I am a big book enthusiast. I read about a book a week and for that reason I get a lot of book recommendations from friends, this being one of them. I tend to stay in Christian fiction but I’ll veer into mainstream fiction every now and then.
I saw that the book was an Oprah book club book and that gave me some hope that perhaps it’d be good. I went into this with high expectations from the raving reviews and McCarthy’s remarkable “track record” as an author (though I’d not read any of his other books).
The book starts bleak, rock bottom if I could label it as anything, a man and a boy (or as we later find out, a man and his son). The narration of the book even from the start was confusing, third person to first person, from the father, to the boy. It seemed to be a million really small sentences put to together to make one page… .like a bunch of pictures, slightly related to each other trying to make a movie. But I stuck with it, sure that it would come around.
And it seemed to at times, something good would happen, and then something terrifying that canceled out the good, gloom gloom, a tiny bit of sunshine, oh and then more gloom than before. I could hear the monotone of the narration dripping from the text on the pages.
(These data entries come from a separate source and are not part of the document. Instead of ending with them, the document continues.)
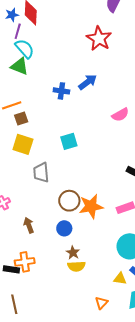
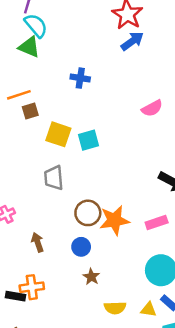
blue arrow: (88, 82) -> (132, 41), moved
yellow square: (23, 144) -> (58, 134), moved
yellow semicircle: (76, 266) -> (115, 308), moved

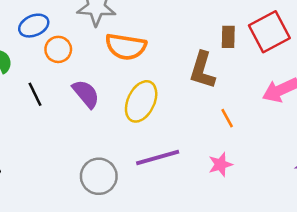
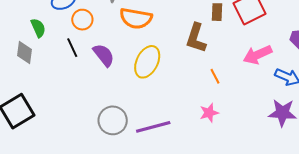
black line: (35, 94) -> (72, 48), moved
purple line: (158, 158) -> (153, 127), moved

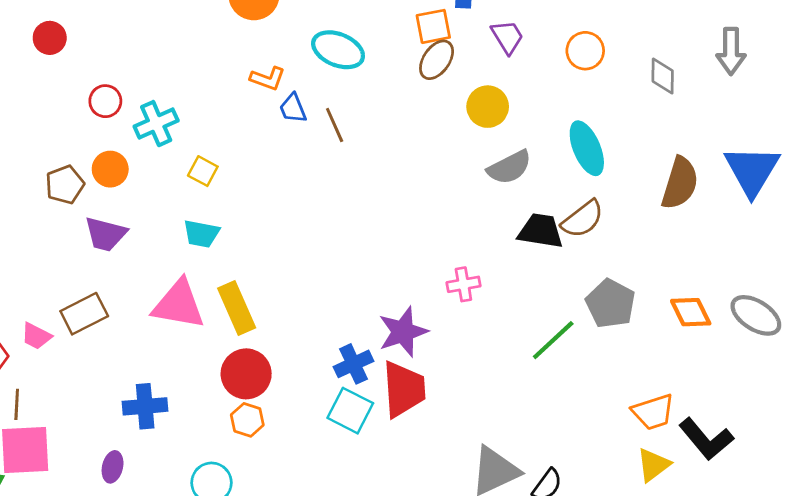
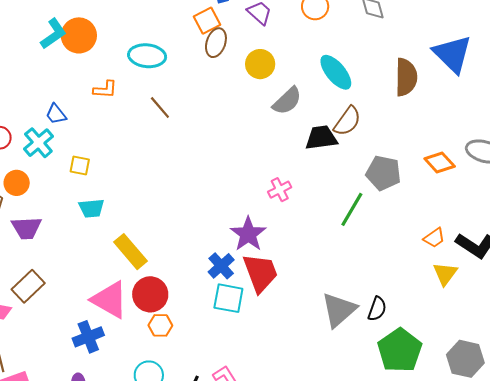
blue trapezoid: (293, 108) -> (56, 114), moved
pink triangle: (179, 304) -> (110, 300), moved, turned 36
orange trapezoid: (653, 412) -> (434, 238), size x0.7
Yet I still read, hoping still that perhaps, just perhaps it would end well, it got worse and worse and oh worse still, with no ray of sunshine in view and then it ends. I don’t mean to ruin it for you but someone dies, you see it coming for chapters and then it happens, not even a sliver of hope that it wont. Then a few paragraphs more and it’s over.
Seems like McCarthy just got tired of writing it and decided to end it and just wrote what first came to mind as a way out. Reading this book was like looking at a really expensive confusing piece of art and trying to figure out why anyone in their right mind would pay more than 5$ for it. I don’ see the big hype, I was so happy to finish the gloom book and get onto something with a promising plot and a more even mix of ups and downs.
Some say that the world he paints is imaginative and brilliant but I find it to be quite depressing, just reminded me of being in the woods in a thunderstorm- but for a very long time. His characters were build upon the very worst of human nature, every evil ugly thing that is hidden inside was out in the open, not trust, no love, no hope anywhere in this book.
So- my review concludes with two thumbs down, would not recommend this book to ANYONE. Not sure what Oprah saw in it or if she was just challenged by the difficulty to get through it. I’ve had more stimulation to my mind while standing in line at the grocery store, or sitting and waiting at the dmv. Needless to say I won’t be adding McCormic to my fav authors list anytime soon.